Juice Squeezers #4 Review

For those geeks who’ve been loving David Lapham’s new Goonies-meets-Them! comic Juice Squeezers, the final issue of this four-part series will offer a satisfying ending. But not a great one.

Here’s the official word from Dark Horse:

The deadliest bug battle in the history of Weeville is imminent when the Juice Squeezers awaken the dormant horde below Valley May Farms! But what secrets hide below the surface? If he can live through the insect onslaught, the newest Squeezer might just find something truly unbelievable!

All in all David Lapham’s strangely brilliant coming-of-age series Juice Squeezers has been a Juicepleasure to read, but mostly because the premise is so damn quirky. A group of kids gets called upon to battle an army of giant insects that have invaded the tunnels underneath their town. Why? Because, quite simply, kids are the only ones small enough to slither down into the tunnels.
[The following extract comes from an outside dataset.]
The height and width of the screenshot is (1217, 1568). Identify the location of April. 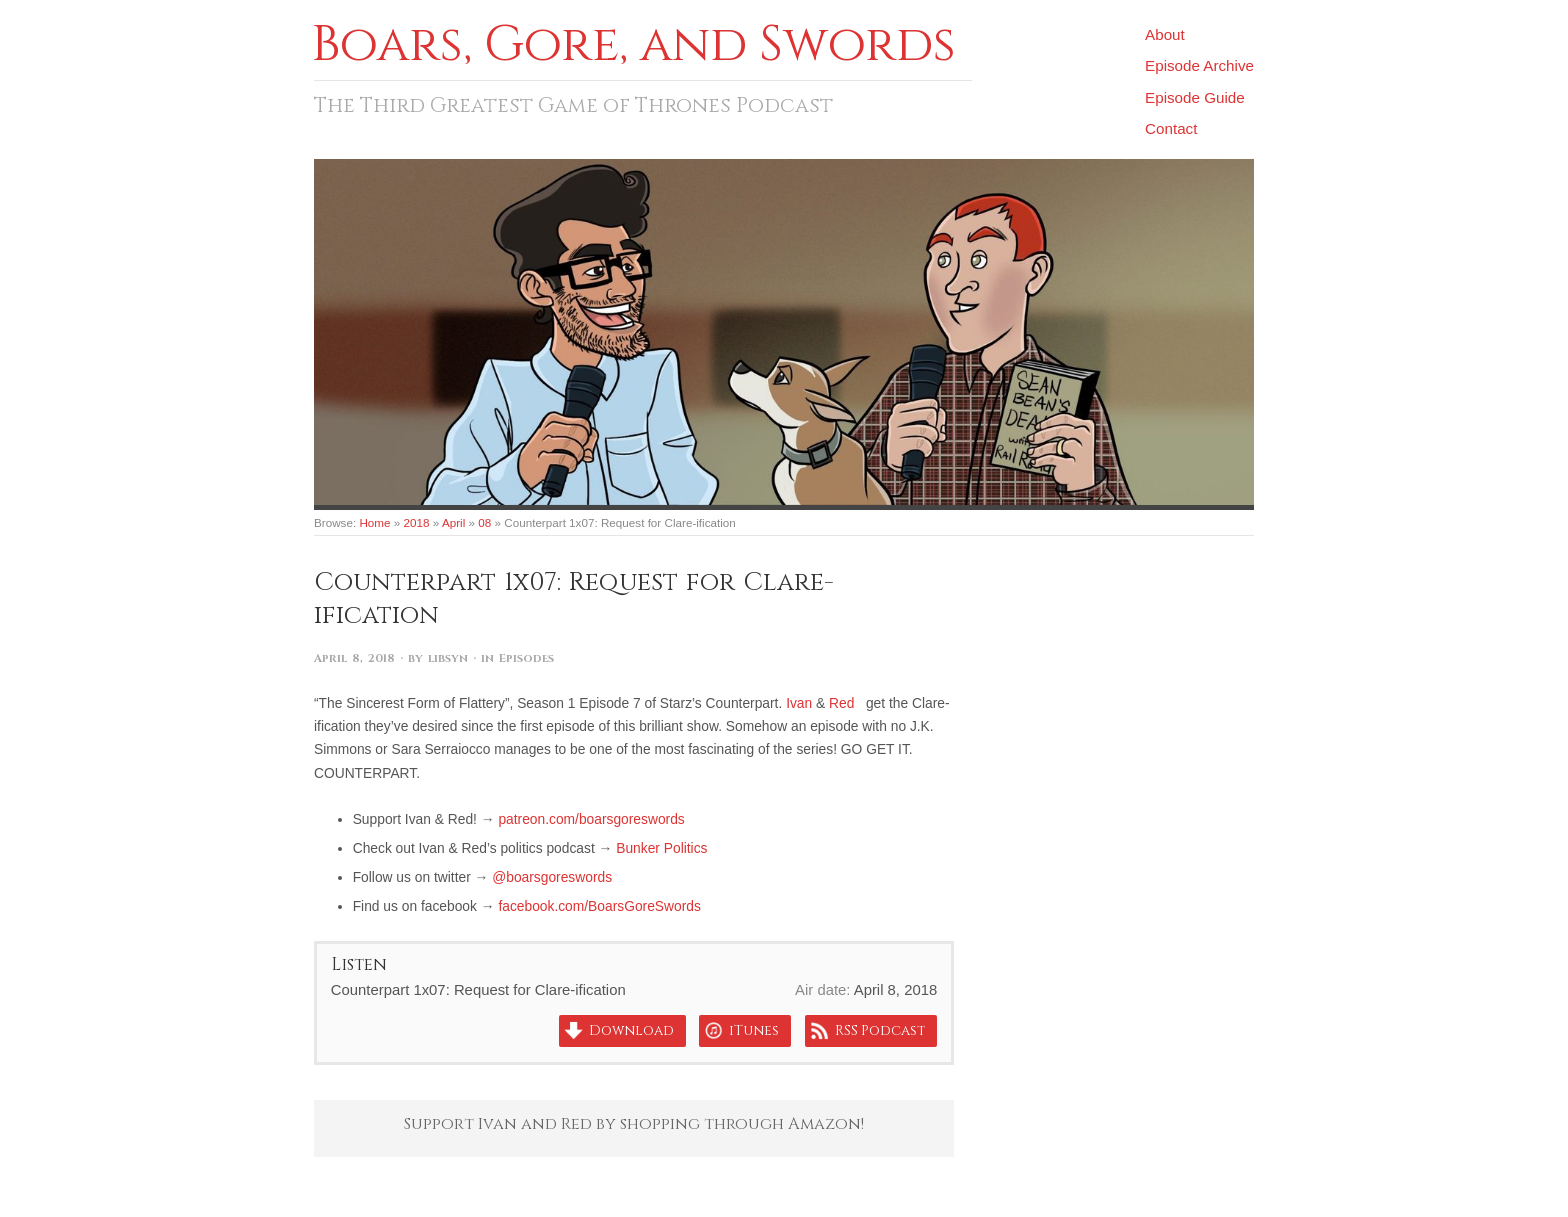 (453, 522).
And while the premise couldn’t be any weirder, what Juice Squeezers ultimately lacks (and which issue #4 fails to fully deliver) is that essential aspect that any good coming-of-age story should contain: a story about young people going on an emotional journey. Yes, Lapham tries his best to push some character development along with issue #4 (there’s a particularly charming scene between Popper and Mr. Kettleborne) but the central action of bugs vs. man really overshadows the emotional story anchoring this mini-series. In short, the kids aren’t as cool as the monsters, and while issue #4 does an excellent job of wrapping up the plot, I finished this series realizing I never really cared about the characters. But here’s the thing: I don’t think I’d lob this criticism at any other writer than Lapham — I know it’s unfair — but the fact is he’s such a damn good writer I’ve only come to expect top-shelf characterization from his stories.

Despite by muted feelings about the script, no one can deny David Lapham is a damn good artist, and the art in issue #4 is as cool as anything he’s ever done. His insects are freakishly realistic and the underground battle scenes will make you feel claustrophobic.

There’s a lot to like about Juice Squeezers, and overall you have to applaud Lapham’s foray into the world of YA. But, unlike most of his work, it’s not a series I’ll re-read over and over again.